Below is a listing. Return the lines from the one that contains "January 18, 2024" to the one that contains "of the attendants", both ends included, verbatim and with no pictures.

• TASK DATA:
▶

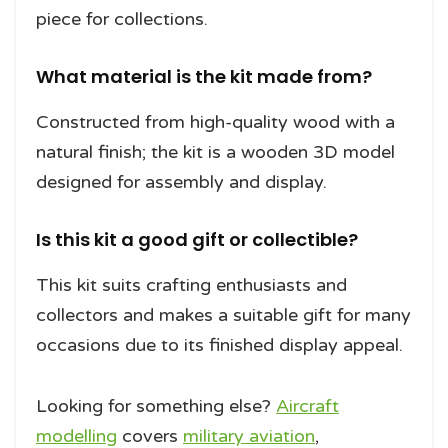
piece for collections.
What material is the kit made from?
Constructed from high-quality wood with a
natural finish; the kit is a wooden 3D model
designed for assembly and display.
Is this kit a good gift or collectible?
This kit suits crafting enthusiasts and
collectors and makes a suitable gift for many
occasions due to its finished display appeal.
Looking for something else?
Aircraft
modelling
covers
military aviation
,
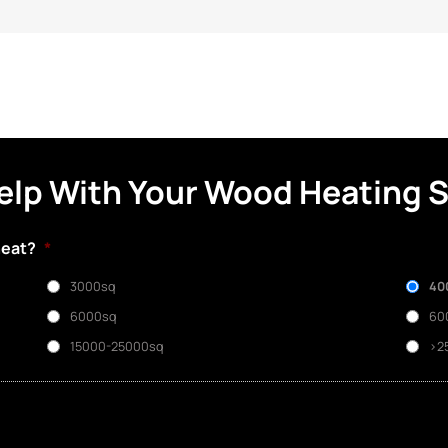
elp With Your Wood Heating 
heat?
*
3000sq
40
6000sq
60
15000-25000sq
>2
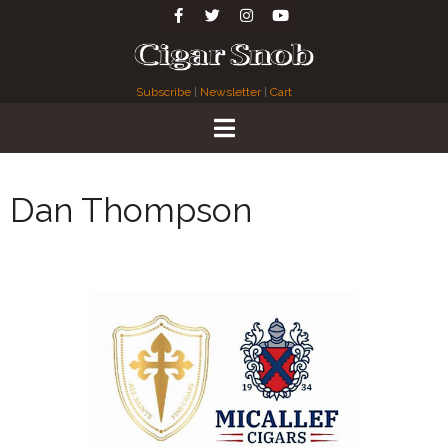
Subscribe
|
Newsletter
|
Cart
Dan Thompson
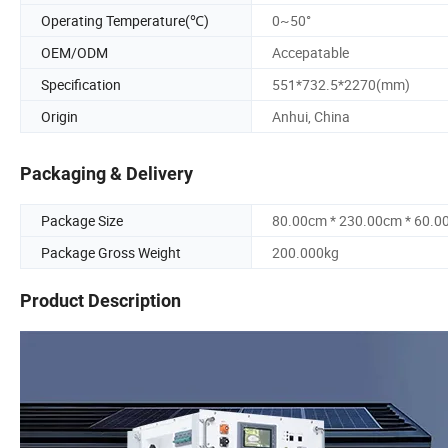
Operating Temperature(℃)
0~50°
OEM/ODM
Accepatable
Specification
551*732.5*2270(mm)
Origin
Anhui, China
Packaging & Delivery
Package Size
80.00cm * 230.00cm * 60.0
Package Gross Weight
200.000kg
Product Description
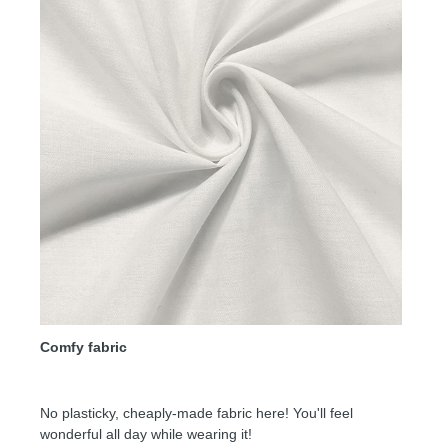
Comfy fabric
No plasticky, cheaply-made fabric here! You'll feel
wonderful all day while wearing it!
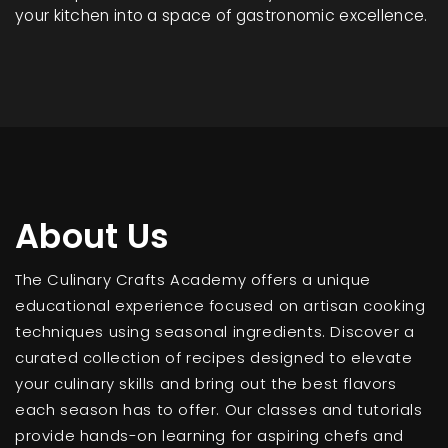
your kitchen into a space of gastronomic excellence.
About Us
The Culinary Crafts Academy offers a unique
educational experience focused on artisan cooking
techniques using seasonal ingredients. Discover a
curated collection of recipes designed to elevate
your culinary skills and bring out the best flavors
each season has to offer. Our classes and tutorials
provide hands-on learning for aspiring chefs and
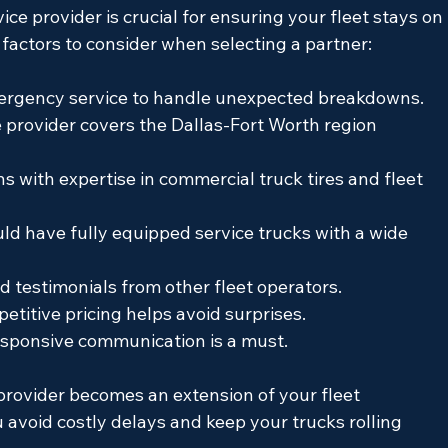
ice provider is crucial for ensuring your fleet stays on 
factors to consider when selecting a partner:
mergency service to handle unexpected breakdowns.
 provider covers the Dallas-Fort Worth region 
s with expertise in commercial truck tires and fleet 
ld have fully equipped service trucks with a wide 
d testimonials from other fleet operators.
titive pricing helps avoid surprises.
responsive communication is a must.
provider becomes an extension of your fleet 
void costly delays and keep your trucks rolling 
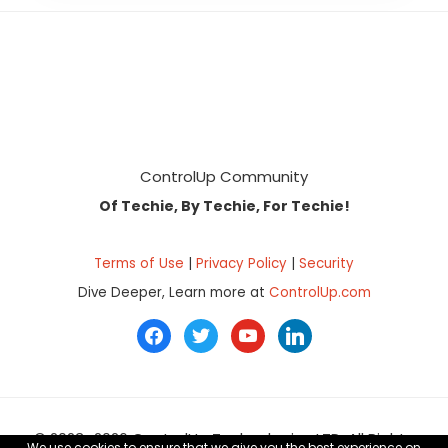
Footer
ControlUp Community
Of Techie, By Techie, For Techie!
Terms of Use
|
Privacy Policy
|
Security
Dive Deeper, Learn more at
ControlUp.com
facebook
twitter
youtube
linkedin
© 2023–2026 ControlUp Technologies LTD, All Rights
We use cookies to ensure that we give you the best experience on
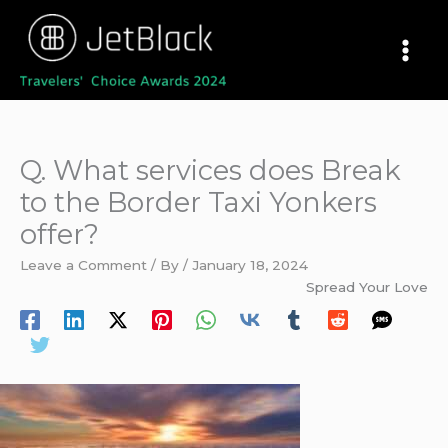
Skip
to
content
Q. What services does Break
to the Border Taxi Yonkers
offer?
Leave a Comment
/ By
/
January 18, 2024
Spread Your Love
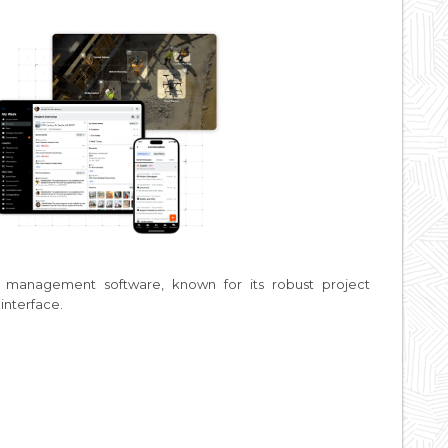
n management software, known for its robust project
interface.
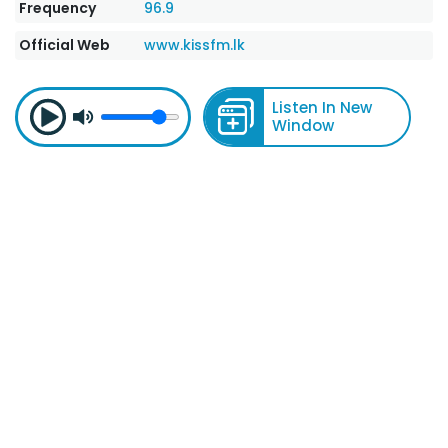
Frequency
96.9
Official Web
www.kissfm.lk
Listen In New
Window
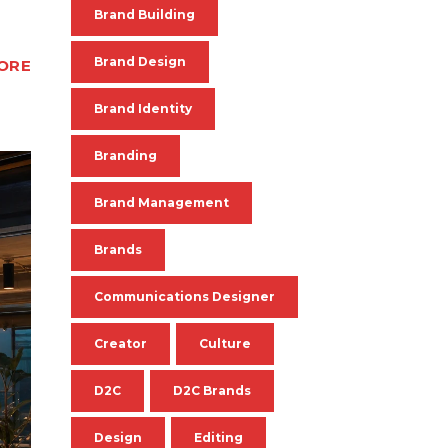
Brand Building
Brand Design
ORE
Brand Identity
Branding
Brand Management
Brands
Communications Designer
Creator
Culture
D2C
D2C Brands
Design
Editing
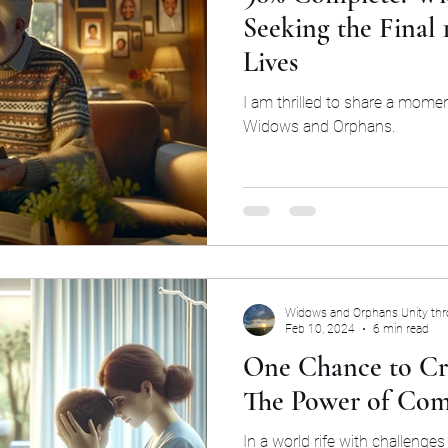
Seeking the Final
Lives
I am thrilled to share a mome
Widows and Orphans.
Widows and Orphans Unity th
Feb 10, 2024
6 min read
One Chance to Cr
The Power of Com
In a world rife with challenges 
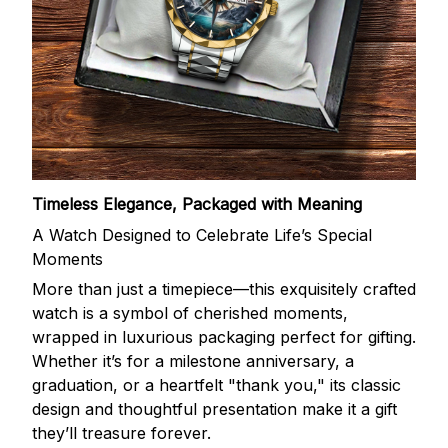
Timeless Elegance, Packaged with Meaning
A Watch Designed to Celebrate Life’s Special
Moments
More than just a timepiece—this exquisitely crafted
watch is a symbol of cherished moments,
wrapped in luxurious packaging perfect for gifting.
Whether it’s for a milestone anniversary, a
graduation, or a heartfelt "thank you," its classic
design and thoughtful presentation make it a gift
they’ll treasure forever.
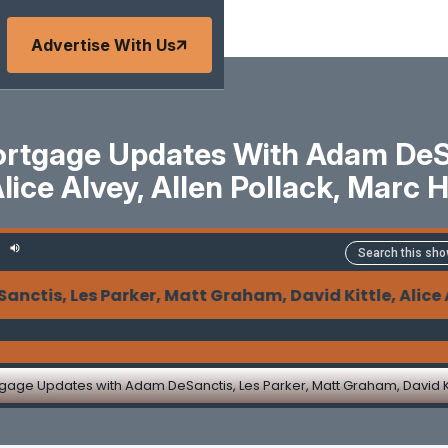
Advertise With Us
tgage Updates With Adam DeSan
Alice Alvey, Allen Pollack, Marc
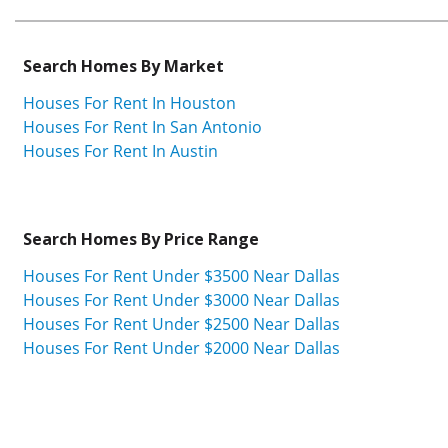
Search Homes By Market
Houses For Rent In Houston
Houses For Rent In San Antonio
Houses For Rent In Austin
Search Homes By Price Range
Houses For Rent Under $3500 Near Dallas
Houses For Rent Under $3000 Near Dallas
Houses For Rent Under $2500 Near Dallas
Houses For Rent Under $2000 Near Dallas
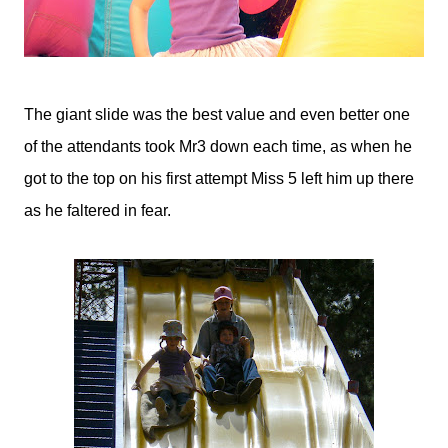
The giant slide was the best value and even better one
of the attendants took Mr3 down each time, as when he
got to the top on his first attempt Miss 5 left him up there
as he faltered in fear.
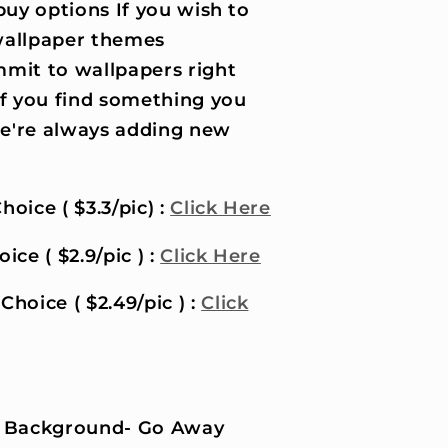
uy options If you wish to
wallpaper themes
it to wallpapers right
if you find something you
 we're always adding new
hoice ( $3.3/pic) :
Click Here
ice ( $2.9/pic ) :
Click Here
Choice ( $2.49/pic ) :
Click
 Background- Go Away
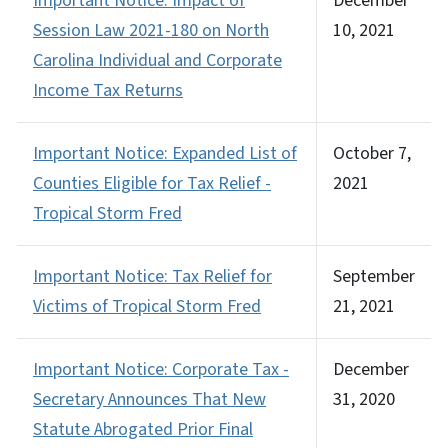
Important Notice: Impact of
December
Session Law 2021-180 on North
10, 2021
Carolina Individual and Corporate
Income Tax Returns
Important Notice: Expanded List of
October 7,
Counties Eligible for Tax Relief -
2021
Tropical Storm Fred
Important Notice: Tax Relief for
September
Victims of Tropical Storm Fred
21, 2021
Important Notice: Corporate Tax -
December
Secretary Announces That New
31, 2020
Statute Abrogated Prior Final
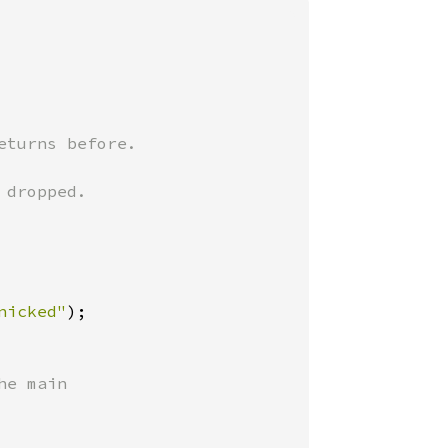
turns before.

dropped.

nicked"
e main
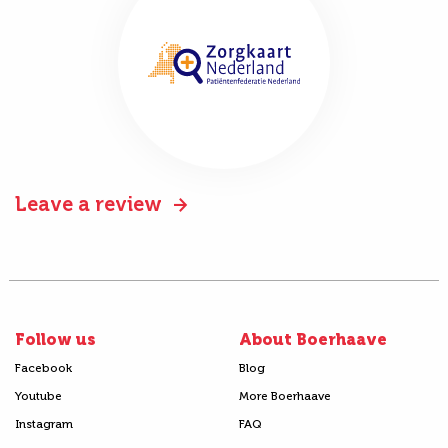
Leave a review
Follow us
About Boerhaave
Facebook
Blog
Youtube
More Boerhaave
Instagram
FAQ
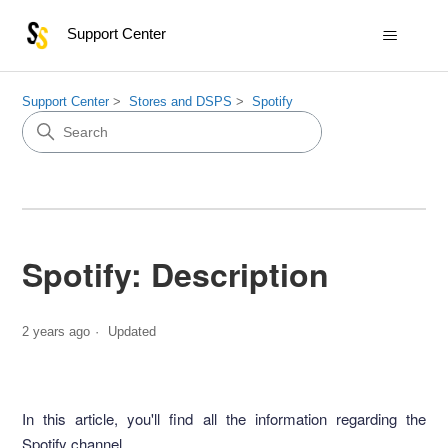
Support Center
Support Center
Stores and DSPS
Spotify
Spotify: Description
2 years ago
Updated
In this article, you'll find all the information regarding the
Spotify channel.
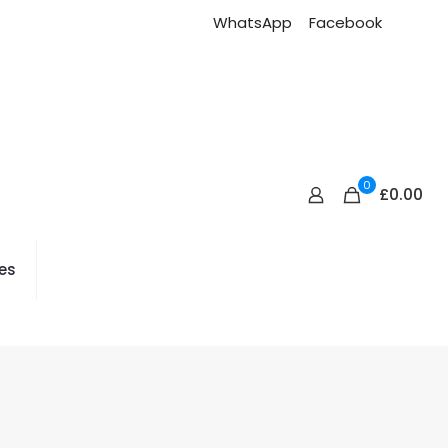
WhatsApp
Facebook
0
£0.00
es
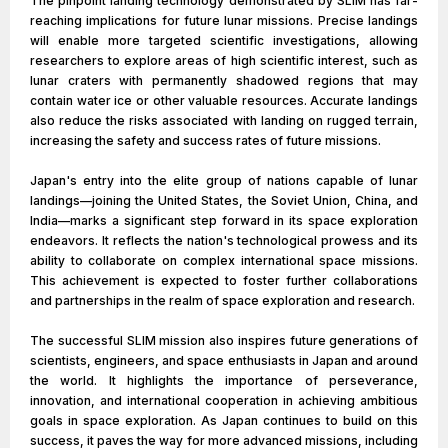
The pinpoint landing technology demonstrated by SLIM has far-
reaching implications for future lunar missions. Precise landings
will enable more targeted scientific investigations, allowing
researchers to explore areas of high scientific interest, such as
lunar craters with permanently shadowed regions that may
contain water ice or other valuable resources. Accurate landings
also reduce the risks associated with landing on rugged terrain,
increasing the safety and success rates of future missions.
Japan's entry into the elite group of nations capable of lunar
landings—joining the United States, the Soviet Union, China, and
India—marks a significant step forward in its space exploration
endeavors. It reflects the nation's technological prowess and its
ability to collaborate on complex international space missions.
This achievement is expected to foster further collaborations
and partnerships in the realm of space exploration and research.
The successful SLIM mission also inspires future generations of
scientists, engineers, and space enthusiasts in Japan and around
the world. It highlights the importance of perseverance,
innovation, and international cooperation in achieving ambitious
goals in space exploration. As Japan continues to build on this
success, it paves the way for more advanced missions, including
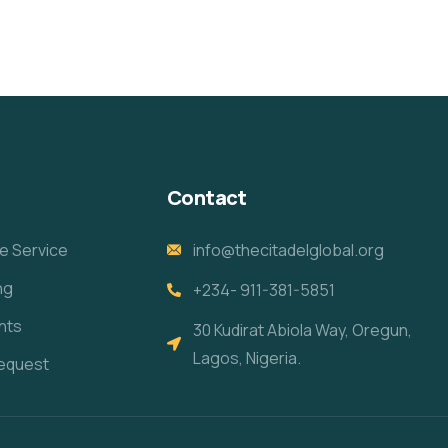
Contact
e Service
info@thecitadelglobal.org
ng
+234- 911-381-5851
nts
30 Kudirat Abiola Way, Oregun,
Lagos, Nigeria.
equest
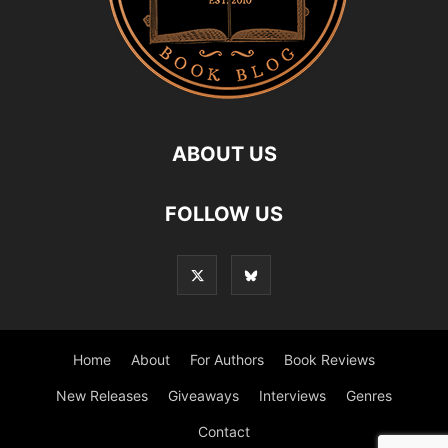
ABOUT US
FOLLOW US
Home
About
For Authors
Book Reviews
New Releases
Giveaways
Interviews
Genres
Contact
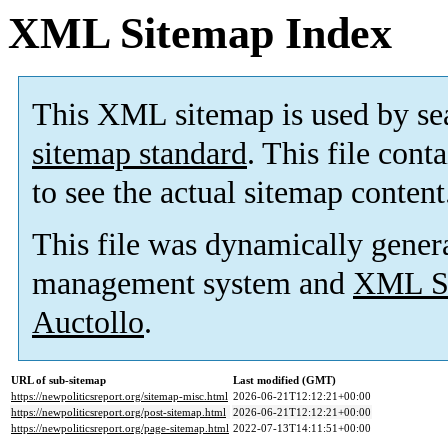
XML Sitemap Index
This XML sitemap is used by se
sitemap standard
. This file cont
to see the actual sitemap content
This file was dynamically gener
management system and
XML Si
Auctollo
.
URL of sub-sitemap
Last modified (GMT)
https://newpoliticsreport.org/sitemap-misc.html
2026-06-21T12:12:21+00:00
https://newpoliticsreport.org/post-sitemap.html
2026-06-21T12:12:21+00:00
https://newpoliticsreport.org/page-sitemap.html
2022-07-13T14:11:51+00:00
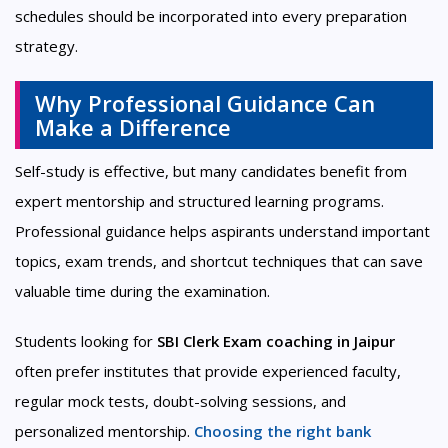
schedules should be incorporated into every preparation
strategy.
Why Professional Guidance Can
Make a Difference
Self-study is effective, but many candidates benefit from
expert mentorship and structured learning programs.
Professional guidance helps aspirants understand important
topics, exam trends, and shortcut techniques that can save
valuable time during the examination.
Students looking for
SBI Clerk Exam coaching in Jaipur
often prefer institutes that provide experienced faculty,
regular mock tests, doubt-solving sessions, and
personalized mentorship.
Choosing the right bank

◀

• OUTPUT OF THE TASK:
January 18, 2024
Spread Your Love
n management software, known for its robust project
interface.
Frequency
96.9
Official Web
www.kissfm.lk
Listen In New
Window
Brand Building
Brand Design
ORE
Brand Identity
Branding
Brand Management
Brands
Communications Designer
Creator
Culture
D2C
D2C Brands
Design
Editing
Seeking the Final
Lives
I am thrilled to share a mome
Widows and Orphans.
Widows and Orphans Unity th
Feb 10, 2024
6 min read
One Chance to Cr
The Power of Com
In a world rife with challenges 
Timeless Elegance, Packaged with Meaning
A Watch Designed to Celebrate Life’s Special
Moments
More than just a timepiece—this exquisitely crafted
watch is a symbol of cherished moments,
wrapped in luxurious packaging perfect for gifting.
Whether it’s for a milestone anniversary, a
graduation, or a heartfelt "thank you," its classic
design and thoughtful presentation make it a gift
they’ll treasure forever.
Advertise With Us
tgage Updates With Adam DeSan
Alice Alvey, Allen Pollack, Marc
Search Homes By Market
Houses For Rent In Houston
Houses For Rent In San Antonio
Houses For Rent In Austin
Search Homes By Price Range
Houses For Rent Under $3500 Near Dallas
Houses For Rent Under $3000 Near Dallas
Houses For Rent Under $2500 Near Dallas
Houses For Rent Under $2000 Near Dallas
The giant slide was the best value and even better one
of the attendants took Mr3 down each time, as when he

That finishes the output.